[Collected data entries]
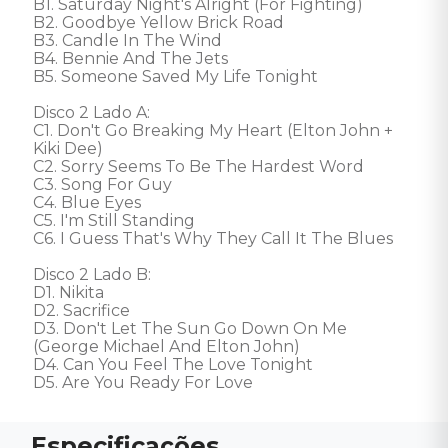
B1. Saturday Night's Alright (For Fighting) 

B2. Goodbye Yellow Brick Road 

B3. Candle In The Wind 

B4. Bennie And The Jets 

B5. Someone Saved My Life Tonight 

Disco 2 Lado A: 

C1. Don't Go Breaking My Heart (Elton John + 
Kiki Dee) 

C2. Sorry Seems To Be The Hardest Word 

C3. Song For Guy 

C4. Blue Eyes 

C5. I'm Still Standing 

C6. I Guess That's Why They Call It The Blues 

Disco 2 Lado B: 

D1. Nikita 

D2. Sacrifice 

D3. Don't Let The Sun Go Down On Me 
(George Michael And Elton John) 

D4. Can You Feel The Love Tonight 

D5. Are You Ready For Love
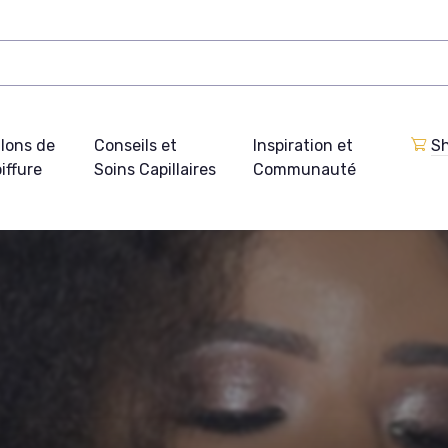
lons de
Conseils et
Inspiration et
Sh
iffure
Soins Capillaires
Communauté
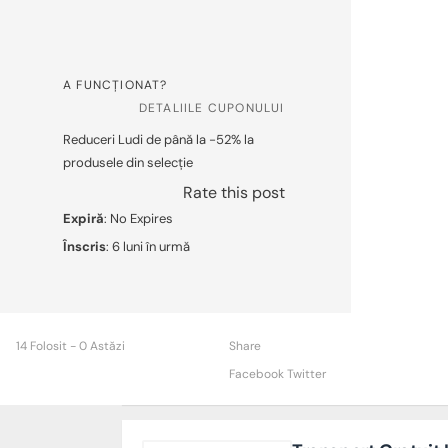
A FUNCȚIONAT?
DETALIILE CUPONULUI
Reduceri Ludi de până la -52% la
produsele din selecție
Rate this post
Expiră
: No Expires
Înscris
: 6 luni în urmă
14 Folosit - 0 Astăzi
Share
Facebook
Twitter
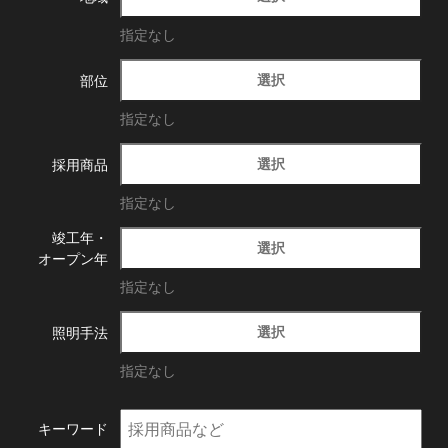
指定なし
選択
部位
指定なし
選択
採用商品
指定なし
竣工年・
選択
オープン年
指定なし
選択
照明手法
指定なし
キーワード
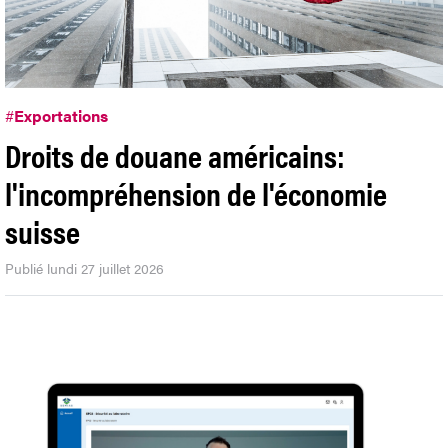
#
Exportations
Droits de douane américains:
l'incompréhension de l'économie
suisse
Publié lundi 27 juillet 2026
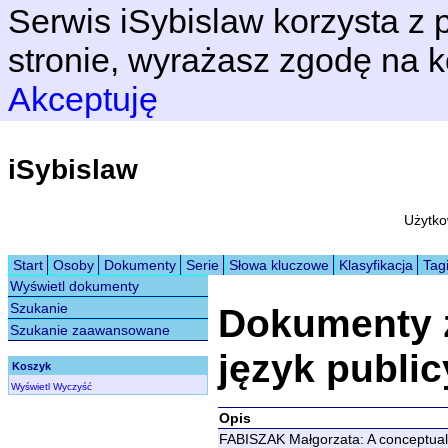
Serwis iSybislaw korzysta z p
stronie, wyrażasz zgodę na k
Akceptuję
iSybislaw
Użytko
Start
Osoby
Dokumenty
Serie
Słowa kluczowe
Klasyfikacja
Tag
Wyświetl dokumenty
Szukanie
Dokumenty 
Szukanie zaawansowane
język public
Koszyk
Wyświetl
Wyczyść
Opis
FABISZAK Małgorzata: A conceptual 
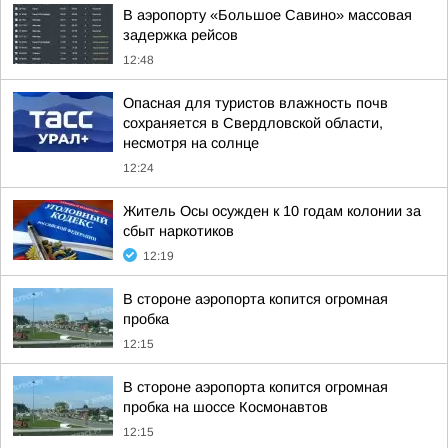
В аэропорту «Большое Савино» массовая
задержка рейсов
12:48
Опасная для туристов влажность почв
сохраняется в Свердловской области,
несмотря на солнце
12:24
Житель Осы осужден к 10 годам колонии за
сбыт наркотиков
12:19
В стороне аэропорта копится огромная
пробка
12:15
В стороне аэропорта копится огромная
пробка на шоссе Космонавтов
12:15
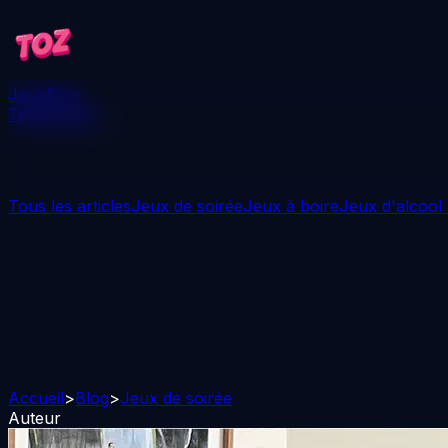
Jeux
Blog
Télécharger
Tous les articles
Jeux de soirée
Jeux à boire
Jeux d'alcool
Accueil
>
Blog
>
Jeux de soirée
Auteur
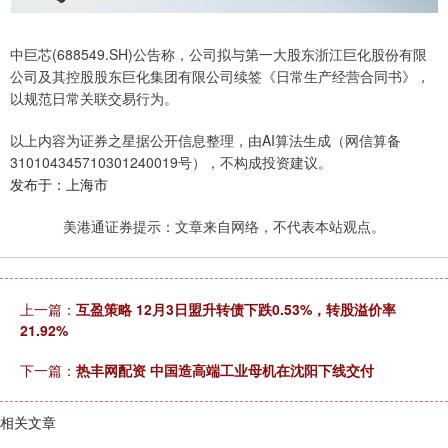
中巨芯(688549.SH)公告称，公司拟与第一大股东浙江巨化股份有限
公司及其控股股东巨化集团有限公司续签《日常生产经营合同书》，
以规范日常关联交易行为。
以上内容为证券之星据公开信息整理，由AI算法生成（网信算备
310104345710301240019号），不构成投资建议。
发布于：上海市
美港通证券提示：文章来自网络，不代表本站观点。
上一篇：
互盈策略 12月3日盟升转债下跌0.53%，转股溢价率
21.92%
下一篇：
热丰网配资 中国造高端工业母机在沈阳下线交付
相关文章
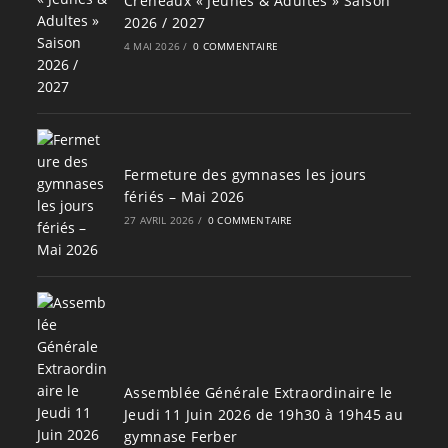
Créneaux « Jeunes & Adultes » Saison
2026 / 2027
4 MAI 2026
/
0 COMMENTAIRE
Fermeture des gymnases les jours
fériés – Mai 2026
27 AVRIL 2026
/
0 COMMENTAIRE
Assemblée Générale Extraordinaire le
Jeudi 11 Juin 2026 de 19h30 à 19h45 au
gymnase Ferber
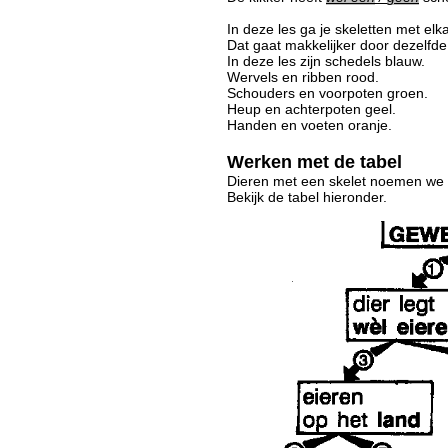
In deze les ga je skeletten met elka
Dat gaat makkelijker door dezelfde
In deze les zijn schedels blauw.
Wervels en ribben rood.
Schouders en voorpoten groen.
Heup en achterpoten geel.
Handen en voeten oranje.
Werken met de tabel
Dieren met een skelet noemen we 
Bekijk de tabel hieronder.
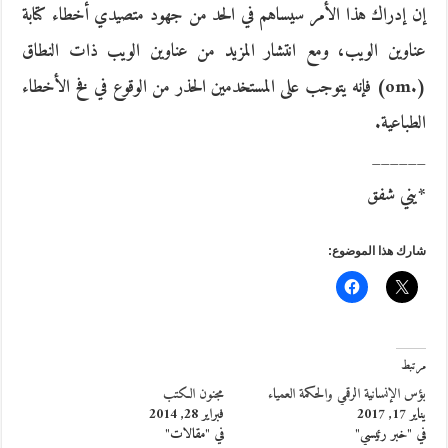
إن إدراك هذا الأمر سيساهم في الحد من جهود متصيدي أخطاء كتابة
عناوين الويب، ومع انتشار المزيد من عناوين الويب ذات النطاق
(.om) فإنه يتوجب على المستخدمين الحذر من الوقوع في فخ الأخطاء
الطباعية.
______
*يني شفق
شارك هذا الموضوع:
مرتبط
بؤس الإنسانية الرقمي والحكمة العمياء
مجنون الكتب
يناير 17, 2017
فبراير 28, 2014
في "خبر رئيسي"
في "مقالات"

==

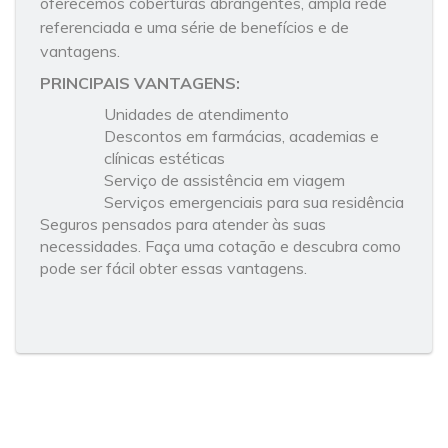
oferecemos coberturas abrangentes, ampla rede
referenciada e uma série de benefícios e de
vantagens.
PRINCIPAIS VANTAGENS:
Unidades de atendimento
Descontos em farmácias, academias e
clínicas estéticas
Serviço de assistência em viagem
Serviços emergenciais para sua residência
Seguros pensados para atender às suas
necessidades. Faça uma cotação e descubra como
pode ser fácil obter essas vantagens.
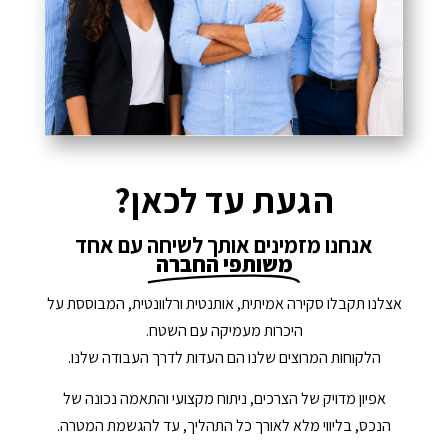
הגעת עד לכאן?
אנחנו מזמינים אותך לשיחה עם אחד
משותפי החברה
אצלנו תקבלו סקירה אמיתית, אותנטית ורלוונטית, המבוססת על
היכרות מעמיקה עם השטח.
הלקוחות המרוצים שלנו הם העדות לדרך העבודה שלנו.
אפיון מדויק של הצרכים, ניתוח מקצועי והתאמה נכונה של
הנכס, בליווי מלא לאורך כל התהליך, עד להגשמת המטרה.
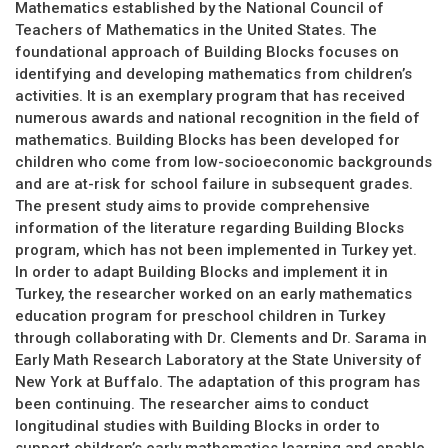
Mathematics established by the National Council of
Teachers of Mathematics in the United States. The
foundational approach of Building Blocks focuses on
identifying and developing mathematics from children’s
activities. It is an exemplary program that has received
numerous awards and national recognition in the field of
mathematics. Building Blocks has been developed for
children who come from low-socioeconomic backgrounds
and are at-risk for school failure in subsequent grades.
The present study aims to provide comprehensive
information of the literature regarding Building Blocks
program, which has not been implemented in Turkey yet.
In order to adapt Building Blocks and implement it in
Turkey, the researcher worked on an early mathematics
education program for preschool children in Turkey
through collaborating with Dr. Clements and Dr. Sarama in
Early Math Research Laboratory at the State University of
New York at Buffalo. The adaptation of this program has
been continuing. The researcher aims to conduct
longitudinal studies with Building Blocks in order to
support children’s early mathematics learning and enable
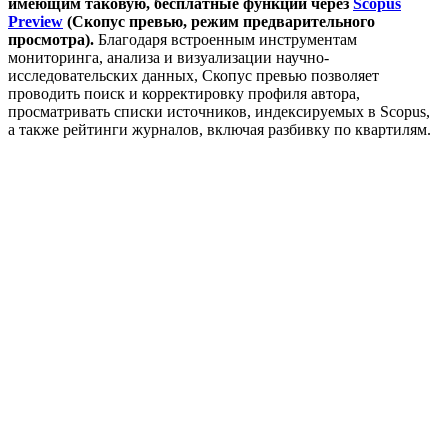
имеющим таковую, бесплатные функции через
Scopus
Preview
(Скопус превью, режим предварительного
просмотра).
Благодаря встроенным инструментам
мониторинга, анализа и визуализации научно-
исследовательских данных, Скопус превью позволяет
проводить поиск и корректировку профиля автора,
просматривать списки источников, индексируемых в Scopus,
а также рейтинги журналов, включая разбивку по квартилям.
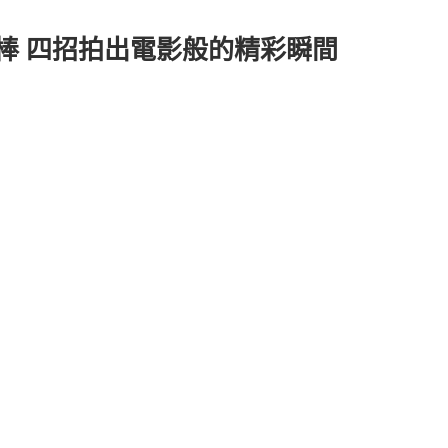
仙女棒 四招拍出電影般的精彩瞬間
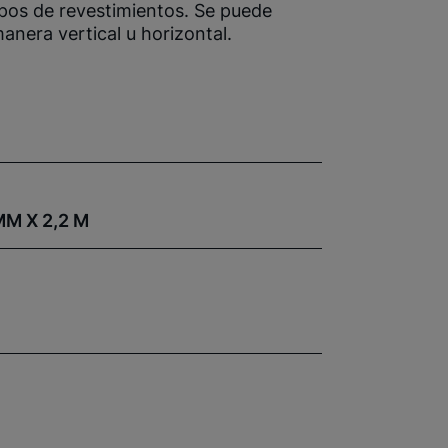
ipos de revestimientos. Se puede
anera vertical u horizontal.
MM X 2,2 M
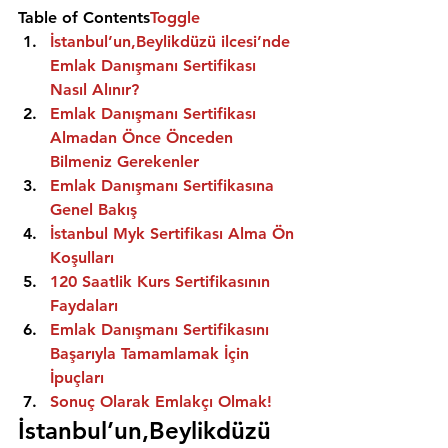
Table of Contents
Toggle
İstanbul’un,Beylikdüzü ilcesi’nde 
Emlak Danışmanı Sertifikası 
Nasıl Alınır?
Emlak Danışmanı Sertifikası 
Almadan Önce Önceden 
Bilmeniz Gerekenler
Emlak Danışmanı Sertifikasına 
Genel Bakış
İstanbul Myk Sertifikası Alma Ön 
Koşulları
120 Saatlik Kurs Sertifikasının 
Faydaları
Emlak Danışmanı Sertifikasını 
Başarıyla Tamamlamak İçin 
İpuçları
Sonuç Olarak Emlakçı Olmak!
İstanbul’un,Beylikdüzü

▸ **Exercise details**: From the data above, return exactly the lines from the one with "美港通证券提示：文章来自网络，不代表本站观点。" up to and including the one with "إن إدراك هذا". Pictures do not go in the copy.

▸ **Your solution**:
美港通证券提示：文章来自网络，不代表本站观点。
上一篇：
互盈策略 12月3日盟升转债下跌0.53%，转股溢价率
21.92%
下一篇：
热丰网配资 中国造高端工业母机在沈阳下线交付
相关文章
Créneaux « Jeunes & Adultes » Saison
2026 / 2027
4 MAI 2026
/
0 COMMENTAIRE
Fermeture des gymnases les jours
fériés – Mai 2026
27 AVRIL 2026
/
0 COMMENTAIRE
Assemblée Générale Extraordinaire le
Jeudi 11 Juin 2026 de 19h30 à 19h45 au
gymnase Ferber
In deze les ga je skeletten met elka
Dat gaat makkelijker door dezelfde
In deze les zijn schedels blauw.
Wervels en ribben rood.
Schouders en voorpoten groen.
Heup en achterpoten geel.
Handen en voeten oranje.
Werken met de tabel
Dieren met een skelet noemen we 
Bekijk de tabel hieronder.
إن إدراك هذا الأمر سيساهم في الحد من جهود متصيدي أخطاء كتابة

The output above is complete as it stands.